- **The problem**
Counting the line with "الشريان، أو تركيب" as the last one, copy out the lines of the data exactly from the first onward.

Dataset items
= = = =
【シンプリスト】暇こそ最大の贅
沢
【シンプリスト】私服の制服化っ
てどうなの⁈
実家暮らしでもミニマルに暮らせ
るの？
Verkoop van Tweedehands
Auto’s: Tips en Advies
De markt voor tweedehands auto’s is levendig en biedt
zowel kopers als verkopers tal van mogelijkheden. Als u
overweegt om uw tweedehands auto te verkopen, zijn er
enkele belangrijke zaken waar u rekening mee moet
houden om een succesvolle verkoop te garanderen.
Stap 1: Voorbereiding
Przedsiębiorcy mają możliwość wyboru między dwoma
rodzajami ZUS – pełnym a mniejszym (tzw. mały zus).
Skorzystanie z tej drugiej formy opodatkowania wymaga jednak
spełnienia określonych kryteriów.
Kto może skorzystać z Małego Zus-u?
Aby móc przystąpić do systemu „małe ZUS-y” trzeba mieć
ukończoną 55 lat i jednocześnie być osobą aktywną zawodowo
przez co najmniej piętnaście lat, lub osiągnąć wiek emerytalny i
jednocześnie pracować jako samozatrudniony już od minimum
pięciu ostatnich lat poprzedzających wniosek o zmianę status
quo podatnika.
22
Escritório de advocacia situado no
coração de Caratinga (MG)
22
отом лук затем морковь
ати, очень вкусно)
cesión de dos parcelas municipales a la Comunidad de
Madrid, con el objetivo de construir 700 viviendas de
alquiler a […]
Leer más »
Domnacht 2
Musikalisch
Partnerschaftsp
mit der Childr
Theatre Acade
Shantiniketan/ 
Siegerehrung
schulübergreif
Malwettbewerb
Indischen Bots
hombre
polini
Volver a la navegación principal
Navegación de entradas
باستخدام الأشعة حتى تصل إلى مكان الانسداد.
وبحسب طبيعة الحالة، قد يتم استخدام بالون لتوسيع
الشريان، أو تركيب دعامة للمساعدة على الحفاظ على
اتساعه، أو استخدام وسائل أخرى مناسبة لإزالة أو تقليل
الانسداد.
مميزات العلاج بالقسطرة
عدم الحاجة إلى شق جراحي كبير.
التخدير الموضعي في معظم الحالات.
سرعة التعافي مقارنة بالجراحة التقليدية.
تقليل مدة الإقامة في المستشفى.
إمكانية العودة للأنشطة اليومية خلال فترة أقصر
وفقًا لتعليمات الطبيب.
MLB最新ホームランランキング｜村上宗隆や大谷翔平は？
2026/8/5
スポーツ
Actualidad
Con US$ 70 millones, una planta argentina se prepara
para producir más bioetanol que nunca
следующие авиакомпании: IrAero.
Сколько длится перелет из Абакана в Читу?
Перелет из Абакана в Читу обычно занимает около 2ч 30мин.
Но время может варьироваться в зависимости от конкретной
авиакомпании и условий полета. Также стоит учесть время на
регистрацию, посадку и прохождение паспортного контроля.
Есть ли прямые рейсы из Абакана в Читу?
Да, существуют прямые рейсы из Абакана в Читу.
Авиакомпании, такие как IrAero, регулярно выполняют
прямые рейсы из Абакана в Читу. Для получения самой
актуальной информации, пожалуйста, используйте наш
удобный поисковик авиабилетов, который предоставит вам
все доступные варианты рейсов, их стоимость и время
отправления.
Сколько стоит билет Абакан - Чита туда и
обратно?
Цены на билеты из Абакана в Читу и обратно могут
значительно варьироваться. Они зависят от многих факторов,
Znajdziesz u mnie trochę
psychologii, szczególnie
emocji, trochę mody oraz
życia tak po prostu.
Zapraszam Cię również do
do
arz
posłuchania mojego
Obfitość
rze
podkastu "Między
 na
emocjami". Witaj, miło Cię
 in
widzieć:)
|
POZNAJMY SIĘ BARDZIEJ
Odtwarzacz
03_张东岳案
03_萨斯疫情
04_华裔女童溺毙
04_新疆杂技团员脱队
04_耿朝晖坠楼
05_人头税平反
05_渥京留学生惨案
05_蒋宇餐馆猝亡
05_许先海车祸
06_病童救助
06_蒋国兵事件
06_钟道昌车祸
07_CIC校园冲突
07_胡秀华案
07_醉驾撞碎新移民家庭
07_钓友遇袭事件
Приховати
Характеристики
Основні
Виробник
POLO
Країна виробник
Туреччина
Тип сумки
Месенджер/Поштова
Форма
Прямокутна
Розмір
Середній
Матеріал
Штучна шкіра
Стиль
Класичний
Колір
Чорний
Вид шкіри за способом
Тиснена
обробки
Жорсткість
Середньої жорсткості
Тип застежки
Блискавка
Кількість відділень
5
= = = =
- **Written solution**
【シンプリスト】暇こそ最大の贅
沢
【シンプリスト】私服の制服化っ
てどうなの⁈
実家暮らしでもミニマルに暮らせ
るの？
Verkoop van Tweedehands
Auto’s: Tips en Advies
De markt voor tweedehands auto’s is levendig en biedt
zowel kopers als verkopers tal van mogelijkheden. Als u
overweegt om uw tweedehands auto te verkopen, zijn er
enkele belangrijke zaken waar u rekening mee moet
houden om een succesvolle verkoop te garanderen.
Stap 1: Voorbereiding
Przedsiębiorcy mają możliwość wyboru między dwoma
rodzajami ZUS – pełnym a mniejszym (tzw. mały zus).
Skorzystanie z tej drugiej formy opodatkowania wymaga jednak
spełnienia określonych kryteriów.
Kto może skorzystać z Małego Zus-u?
Aby móc przystąpić do systemu „małe ZUS-y” trzeba mieć
ukończoną 55 lat i jednocześnie być osobą aktywną zawodowo
przez co najmniej piętnaście lat, lub osiągnąć wiek emerytalny i
jednocześnie pracować jako samozatrudniony już od minimum
pięciu ostatnich lat poprzedzających wniosek o zmianę status
quo podatnika.
22
Escritório de advocacia situado no
coração de Caratinga (MG)
22
отом лук затем морковь
ати, очень вкусно)
cesión de dos parcelas municipales a la Comunidad de
Madrid, con el objetivo de construir 700 viviendas de
alquiler a […]
Leer más »
Domnacht 2
Musikalisch
Partnerschaftsp
mit der Childr
Theatre Acade
Shantiniketan/ 
Siegerehrung
schulübergreif
Malwettbewerb
Indischen Bots
hombre
polini
Volver a la navegación principal
Navegación de entradas
باستخدام الأشعة حتى تصل إلى مكان الانسداد.
وبحسب طبيعة الحالة، قد يتم استخدام بالون لتوسيع
الشريان، أو تركيب دعامة للمساعدة على الحفاظ على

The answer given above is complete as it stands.